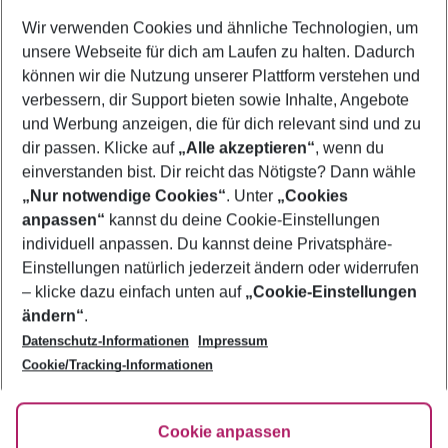
Wer wird verreisen
Wir verwenden Cookies und ähnliche Technologien, um
2 Erwachsene
Keine Kinder
unsere Webseite für dich am Laufen zu halten. Dadurch
können wir die Nutzung unserer Plattform verstehen und
Mehr Filter anzeigen
verbessern, dir Support bieten sowie Inhalte, Angebote
und Werbung anzeigen, die für dich relevant sind und zu
dir passen. Klicke auf
„Alle akzeptieren“
, wenn du
einverstanden bist. Dir reicht das Nötigste? Dann wähle
„Nur notwendige Cookies“
. Unter
„Cookies
anpassen“
kannst du deine Cookie-Einstellungen
Footer
Footer navigation
individuell anpassen. Du kannst deine Privatsphäre-
Über uns
Einstellungen natürlich jederzeit ändern oder widerrufen
AGB
– klicke dazu einfach unten auf
„Cookie-Einstellungen
Service & Hilfe
Bestpreisgarantie
ändern“
.
Datenschutz-Informationen
Impressum
Agenturbetreuung
Cookie-Einstellungen ändern
Folge uns
Barrierefreies Reisen
Cookie/Tracking-Informationen
Cookie-Richtlinie
Check-in
Datenschutz
FAQ
Fakten
Cookie anpassen
HanseMerkur Reiseversicherung
Flexibel buchen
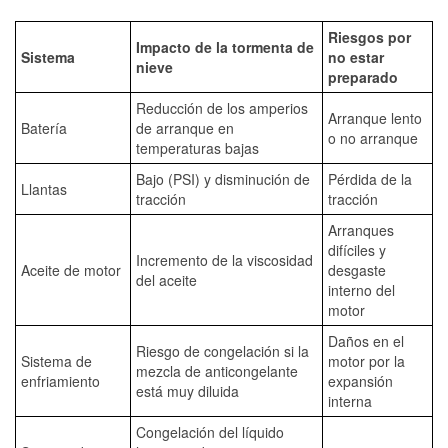
Riesgos por
Impacto de la tormenta de
Sistema
no estar
nieve
preparado
Reducción de los amperios
Arranque lento
Batería
de arranque en
o no arranque
temperaturas bajas
Bajo (PSI) y disminución de
Pérdida de la
Llantas
tracción
tracción
Arranques
difíciles y
Incremento de la viscosidad
Aceite de motor
desgaste
del aceite
interno del
motor
Daños en el
Riesgo de congelación si la
Sistema de
motor por la
mezcla de anticongelante
enfriamiento
expansión
está muy diluida
interna
Congelación del líquido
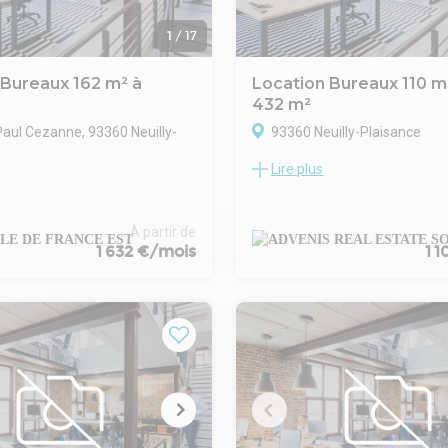
1
/
17
 Bureaux 162 m² à
Location Bureaux 110 m
432 m²
Paul Cezanne, 93360 Neuilly-
93360 Neuilly-Plaisance
Lire plus
ADVENIS CONSEIL vous propose
he de bureaux à louer à Neuilly-
location 432 m² de bureaux, ré
 Ne cherchez plus ! EVOLIS vous
plusieurs lots d'une superficie 
 surface de bureaux d'environ
110 m² et 216 m² environ en pl
À partir de
ibles à partir de 162 m²,
1 632 €/mois
1 
la zone des Renouillères à Neuil
ituée. Profitez d'un
Plaisance.
 stratégique, de parkings
Ces bureaux se situent à 15 mi
 d'un accès facile aux transports
du RER de Neuilly plaisance (Li
 Contactez nous dès
bus à proximité
pour plus d'informations.
Disponibilité : immédiate.
récent
Ce Programme d'activités et d
r rideau
est constitué de deux bâtiment
cules légers
construction bardage double p
R
- Type de bail : Commercial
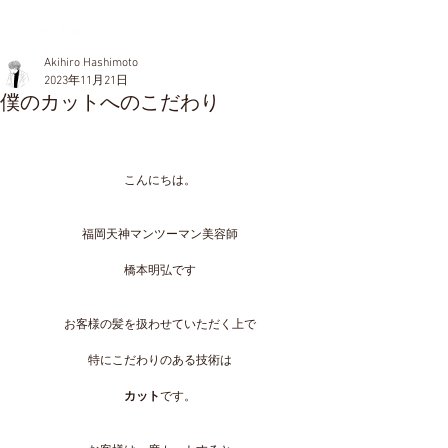
Akihiro Hashimoto
2023年11月21日
僕のカットへのこだわり
こんにちは。
福岡天神マンツーマン美容師
橋本明弘です
お客様の髪を扱わせていただく上で
特にこだわりのある技術は
カット
です。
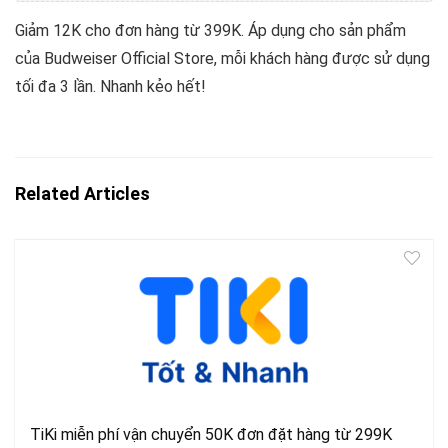
Giảm 12K cho đơn hàng từ 399K. Áp dụng cho sản phẩm
của Budweiser Official Store, mỗi khách hàng được sử dụng
tối đa 3 lần. Nhanh kẻo hết!
Related Articles
TiKi miễn phí vận chuyển 50K đơn đặt hàng từ 299K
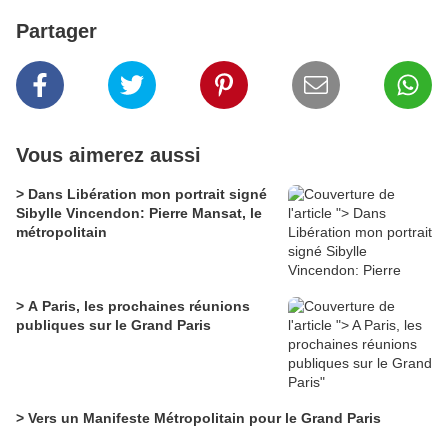
Partager
Vous aimerez aussi
> Dans Libération mon portrait signé
Sibylle Vincendon: Pierre Mansat, le
métropolitain
> A Paris, les prochaines réunions
publiques sur le Grand Paris
> Vers un Manifeste Métropolitain pour le Grand Paris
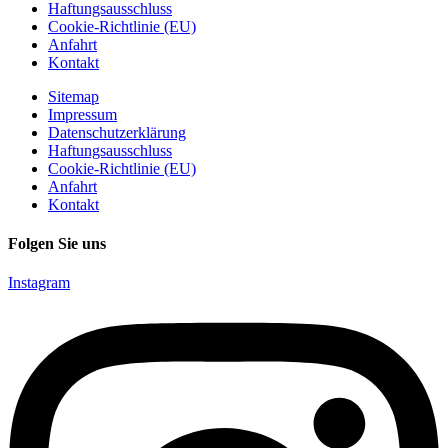
Haftungsausschluss
Cookie-Richtlinie (EU)
Anfahrt
Kontakt
Sitemap
Impressum
Datenschutzerklärung
Haftungsausschluss
Cookie-Richtlinie (EU)
Anfahrt
Kontakt
Folgen Sie uns
Instagram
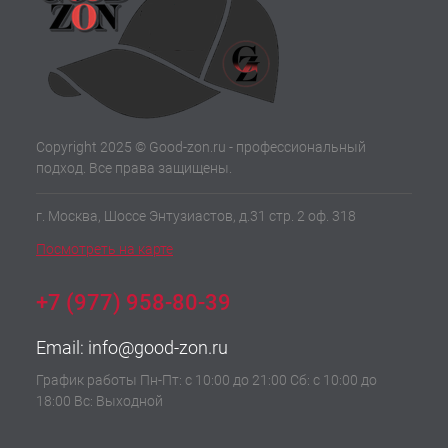
Copyright 2025 © Good-zon.ru - профессиональный
подход. Все права защищены.
г. Москва, Шоссе Энтузиастов, д.31 стр. 2 оф. 318
Посмотреть на карте
+7 (977) 958-80-39
Email:
info@good-zon.ru
График работы Пн-Пт: с 10:00 до 21:00 Сб: с 10:00 до
18:00 Вс: Выходной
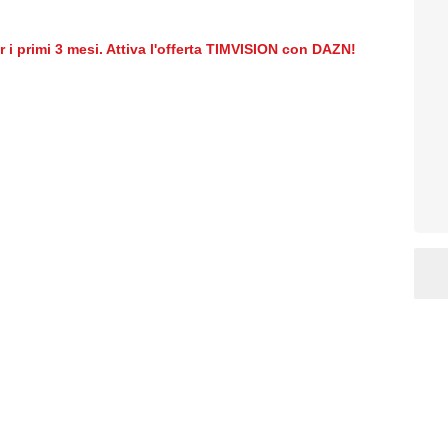
er i primi 3 mesi. Attiva l'offerta TIMVISION con DAZN!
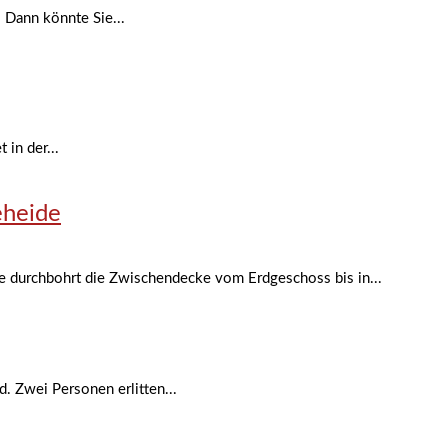
 Dann könnte Sie...
in der...
eheide
de durchbohrt die Zwischendecke vom Erdgeschoss bis in...
. Zwei Personen erlitten...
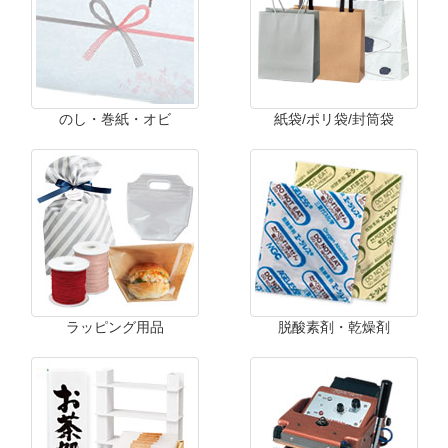
のし・巻紙・オビ
紙袋/ポリ袋/封筒袋
ラッピング用品
脱酸素剤・乾燥剤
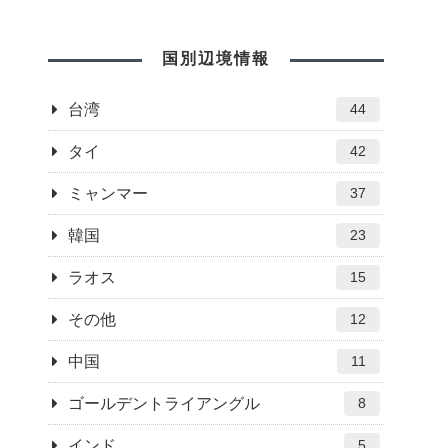
国別辺境情報
台湾
44
タイ
42
ミャンマー
37
韓国
23
ラオス
15
その他
12
中国
11
ゴールデントライアングル
8
インド
5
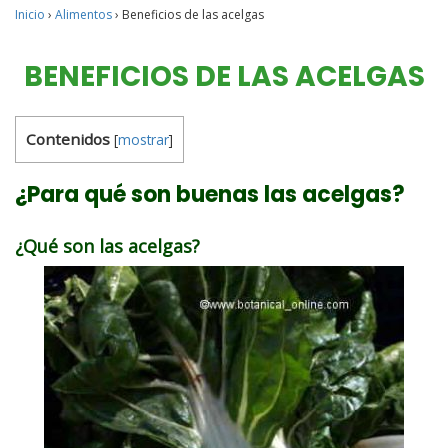
Inicio
›
Alimentos
›
Beneficios de las acelgas
BENEFICIOS DE LAS ACELGAS
Contenidos
[
mostrar
]
¿Para qué son buenas las acelgas?
¿Qué son las acelgas?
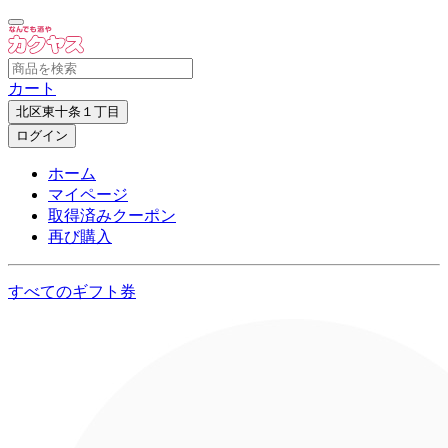
カート
北区東十条１丁目
ログイン
ホーム
マイページ
取得済みクーポン
再び購入
すべてのギフト券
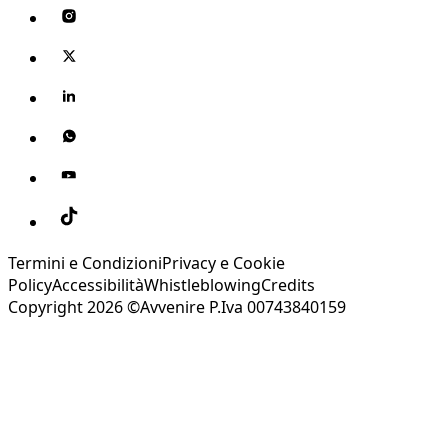
Termini e Condizioni
Privacy e Cookie
Policy
Accessibilità
Whistleblowing
Credits
Copyright 2026 ©Avvenire P.Iva 00743840159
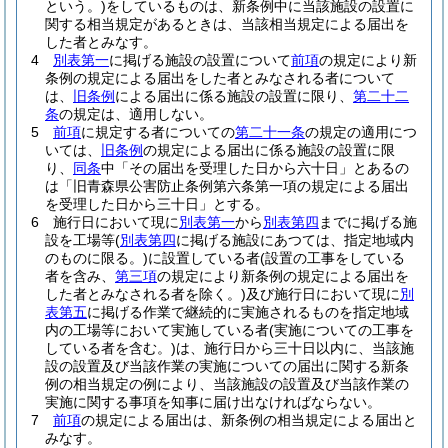
という。)
をしているものは、新条例中に当該施設の設置に
関する相当規定があるときは、当該相当規定による届出を
した者とみなす。
4
別表第一
に掲げる施設の設置について
前項
の規定により新
条例の規定による届出をした者とみなされる者について
は、
旧条例
による届出に係る施設の設置に限り、
第二十二
条
の規定は、適用しない。
5
前項
に規定する者についての
第二十一条
の規定の適用につ
いては、
旧条例
の規定による届出に係る施設の設置に限
り、
同条
中「その届出を受理した日から六十日」とあるの
は「旧青森県公害防止条例第六条第一項の規定による届出
を受理した日から三十日」とする。
6
施行日において現に
別表第一
から
別表第四
までに掲げる施
設を工場等
(
別表第四
に掲げる施設にあつては、指定地域内
のものに限る。)
に設置している者
(設置の工事をしている
者を含み、
第三項
の規定により新条例の規定による届出を
した者とみなされる者を除く。)
及び施行日において現に
別
表第五
に掲げる作業で継続的に実施されるものを指定地域
内の工場等において実施している者
(実施についての工事を
している者を含む。)
は、施行日から三十日以内に、当該施
設の設置及び当該作業の実施についての届出に関する新条
例の相当規定の例により、当該施設の設置及び当該作業の
実施に関する事項を知事に届け出なければならない。
7
前項
の規定による届出は、新条例の相当規定による届出と
みなす。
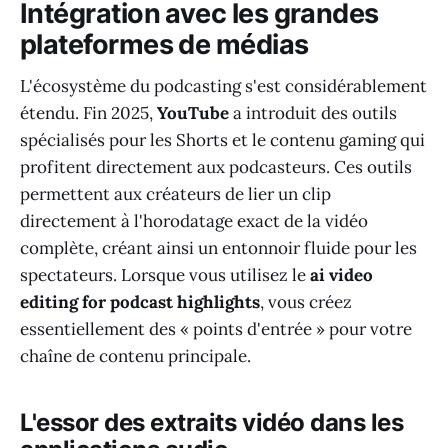
Intégration avec les grandes
plateformes de médias
L'écosystème du podcasting s'est considérablement
étendu. Fin 2025,
YouTube
a introduit des outils
spécialisés pour les Shorts et le contenu gaming qui
profitent directement aux podcasteurs. Ces outils
permettent aux créateurs de lier un clip
directement à l'horodatage exact de la vidéo
complète, créant ainsi un entonnoir fluide pour les
spectateurs. Lorsque vous utilisez le
ai video
editing for podcast highlights
, vous créez
essentiellement des « points d'entrée » pour votre
chaîne de contenu principale.
L'essor des extraits vidéo dans les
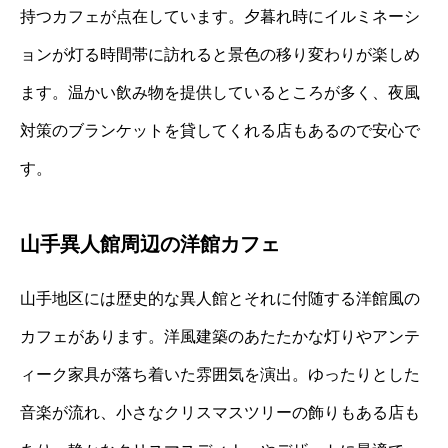
持つカフェが点在しています。夕暮れ時にイルミネーシ
ョンが灯る時間帯に訪れると景色の移り変わりが楽しめ
ます。温かい飲み物を提供しているところが多く、夜風
対策のブランケットを貸してくれる店もあるので安心で
す。
山手異人館周辺の洋館カフェ
山手地区には歴史的な異人館とそれに付随する洋館風の
カフェがあります。洋風建築のあたたかな灯りやアンテ
ィーク家具が落ち着いた雰囲気を演出。ゆったりとした
音楽が流れ、小さなクリスマスツリーの飾りもある店も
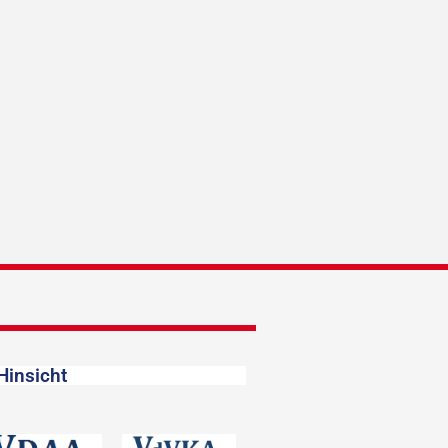
Hinsicht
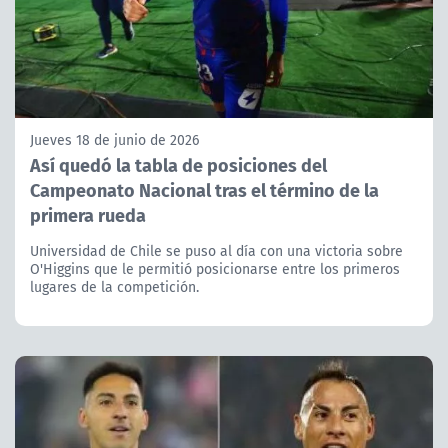
Jueves 18 de junio de 2026
Así quedó la tabla de posiciones del
Campeonato Nacional tras el término de la
primera rueda
Universidad de Chile se puso al día con una victoria sobre
O'Higgins que le permitió posicionarse entre los primeros
lugares de la competición.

········

# Problem:
The listing above must be restated word for word. Its pictures are to be left out.

# Finished task:
Wer wird verreisen
Wir verwenden Cookies und ähnliche Technologien, um
2 Erwachsene
Keine Kinder
unsere Webseite für dich am Laufen zu halten. Dadurch
können wir die Nutzung unserer Plattform verstehen und
Mehr Filter anzeigen
verbessern, dir Support bieten sowie Inhalte, Angebote
und Werbung anzeigen, die für dich relevant sind und zu
dir passen. Klicke auf
„Alle akzeptieren“
, wenn du
einverstanden bist. Dir reicht das Nötigste? Dann wähle
„Nur notwendige Cookies“
. Unter
„Cookies
anpassen“
kannst du deine Cookie-Einstellungen
Footer
Footer navigation
individuell anpassen. Du kannst deine Privatsphäre-
Über uns
Einstellungen natürlich jederzeit ändern oder widerrufen
AGB
– klicke dazu einfach unten auf
„Cookie-Einstellungen
Service & Hilfe
Bestpreisgarantie
ändern“
.
Datenschutz-Informationen
Impressum
Agenturbetreuung
Cookie-Einstellungen ändern
Folge uns
Barrierefreies Reisen
Cookie/Tracking-Informationen
Cookie-Richtlinie
Check-in
Datenschutz
FAQ
Fakten
Cookie anpassen
HanseMerkur Reiseversicherung
Flexibel buchen
Riesgos por
Impacto de la tormenta de
Sistema
no estar
nieve
preparado
Reducción de los amperios
Arranque lento
Batería
de arranque en
o no arranque
temperaturas bajas
Bajo (PSI) y disminución de
Pérdida de la
Llantas
tracción
tracción
Arranques
difíciles y
Incremento de la viscosidad
Aceite de motor
desgaste
del aceite
interno del
motor
Daños en el
Riesgo de congelación si la
Sistema de
motor por la
mezcla de anticongelante
enfriamiento
expansión
está muy diluida
interna
Congelación del líquido
1
/
17
 Bureaux 162 m² à
Location Bureaux 110 m
432 m²
Paul Cezanne, 93360 Neuilly-
93360 Neuilly-Plaisance
Lire plus
ADVENIS CONSEIL vous propose
he de bureaux à louer à Neuilly-
location 432 m² de bureaux, ré
 Ne cherchez plus ! EVOLIS vous
plusieurs lots d'une superficie 
 surface de bureaux d'environ
110 m² et 216 m² environ en pl
À partir de
ibles à partir de 162 m²,
1 632 €/mois
1 
la zone des Renouillères à Neuil
ituée. Profitez d'un
Plaisance.
 stratégique, de parkings
Ces bureaux se situent à 15 mi
 d'un accès facile aux transports
du RER de Neuilly plaisance (Li
 Contactez nous dès
bus à proximité
pour plus d'informations.
Disponibilité : immédiate.
récent
Ce Programme d'activités et d
r rideau
est constitué de deux bâtiment
cules légers
construction bardage double p
R
- Type de bail : Commercial
Akihiro Hashimoto
2023年11月21日
僕のカットへのこだわり
こんにちは。
福岡天神マンツーマン美容師
橋本明弘です
お客様の髪を扱わせていただく上で
特にこだわりのある技術は
カット
です。
Giảm 12K cho đơn hàng từ 399K. Áp dụng cho sản phẩm
của Budweiser Official Store, mỗi khách hàng được sử dụng
tối đa 3 lần. Nhanh kẻo hết!
Related Articles
TiKi miễn phí vận chuyển 50K đơn đặt hàng từ 299K
Partager
Vous aimerez aussi
> Dans Libération mon portrait signé
Sibylle Vincendon: Pierre Mansat, le
métropolitain
> A Paris, les prochaines réunions
publiques sur le Grand Paris
> Vers un Manifeste Métropolitain pour le Grand Paris
Haftungsausschluss
Cookie-Richtlinie (EU)
Anfahrt
Kontakt
Sitemap
Impressum
Datenschutzerklärung
Haftungsausschluss
Cookie-Richtlinie (EU)
Anfahrt
Kontakt
Folgen Sie uns
Instagram
Copyright 2025 © Good-zon.ru - профессиональный
подход. Все права защищены.
г. Москва, Шоссе Энтузиастов, д.31 стр. 2 оф. 318
Посмотреть на карте
+7 (977) 958-80-39
Email:
info@good-zon.ru
График работы Пн-Пт: с 10:00 до 21:00 Сб: с 10:00 до
18:00 Вс: Выходной
er i primi 3 mesi. Attiva l'offerta TIMVISION con DAZN!
 Dann könnte Sie...
in der...
eheide
de durchbohrt die Zwischendecke vom Erdgeschoss bis in...
. Zwei Personen erlitten...
のし・巻紙・オビ
紙袋/ポリ袋/封筒袋
ラッピング用品
脱酸素剤・乾燥剤
国別辺境情報
台湾
44
タイ
42
ミャンマー
37
韓国
23
ラオス
15
その他
12
中国
11
ゴールデントライアングル
8
インド
5
Inicio
›
Alimentos
›
Beneficios de las acelgas
BENEFICIOS DE LAS ACELGAS
Contenidos
[
mostrar
]
¿Para qué son buenas las acelgas?
¿Qué son las acelgas?
カート
北区東十条１丁目
ログイン
ホーム
マイページ
取得済みクーポン
再び購入
すべてのギフト券
Termini e Condizioni
Privacy e Cookie
Policy
Accessibilità
Whistleblowing
Credits
Copyright 2026 ©Avvenire P.Iva 00743840159
という。)
をしているものは、新条例中に当該施設の設置に
関する相当規定があるときは、当該相当規定による届出を
した者とみなす。
4
別表第一
に掲げる施設の設置について
前項
の規定により新
条例の規定による届出をした者とみなされる者について
は、
旧条例
による届出に係る施設の設置に限り、
第二十二
条
の規定は、適用しない。
5
前項
に規定する者についての
第二十一条
の規定の適用につ
いては、
旧条例
の規定による届出に係る施設の設置に限
り、
同条
中「その届出を受理した日から六十日」とあるの
は「旧青森県公害防止条例第六条第一項の規定による届出
を受理した日から三十日」とする。
6
施行日において現に
別表第一
から
別表第四
までに掲げる施
設を工場等
(
別表第四
に掲げる施設にあつては、指定地域内
のものに限る。)
に設置している者
(設置の工事をしている
者を含み、
第三項
の規定により新条例の規定による届出を
した者とみなされる者を除く。)
及び施行日において現に
別
表第五
に掲げる作業で継続的に実施されるものを指定地域
内の工場等において実施している者
(実施についての工事を
している者を含む。)
は、施行日から三十日以内に、当該施
設の設置及び当該作業の実施についての届出に関する新条
例の相当規定の例により、当該施設の設置及び当該作業の
実施に関する事項を知事に届け出なければならない。
7
前項
の規定による届出は、新条例の相当規定による届出と
みなす。
Intégration avec les grandes
plateformes de médias
L'écosystème du podcasting s'est considérablement
étendu. Fin 2025,
YouTube
a introduit des outils
spécialisés pour les Shorts et le contenu gaming qui
profitent directement aux podcasteurs. Ces outils
permettent aux créateurs de lier un clip
directement à l'horodatage exact de la vidéo
complète, créant ainsi un entonnoir fluide pour les
spectateurs. Lorsque vous utilisez le
ai video
editing for podcast highlights
, vous créez
essentiellement des « points d'entrée » pour votre
chaîne de contenu principale.
L'essor des extraits vidéo dans les
持つカフェが点在しています。夕暮れ時にイルミネーシ
ョンが灯る時間帯に訪れると景色の移り変わりが楽しめ
ます。温かい飲み物を提供しているところが多く、夜風
対策のブランケットを貸してくれる店もあるので安心で
す。
山手異人館周辺の洋館カフェ
山手地区には歴史的な異人館とそれに付随する洋館風の
カフェがあります。洋風建築のあたたかな灯りやアンテ
ィーク家具が落ち着いた雰囲気を演出。ゆったりとした
音楽が流れ、小さなクリスマスツリーの飾りもある店も
Hinsicht
Jueves 18 de junio de 2026
Así quedó la tabla de posiciones del
Campeonato Nacional tras el término de la
primera rueda
Universidad de Chile se puso al día con una victoria sobre
O'Higgins que le permitió posicionarse entre los primeros
lugares de la competición.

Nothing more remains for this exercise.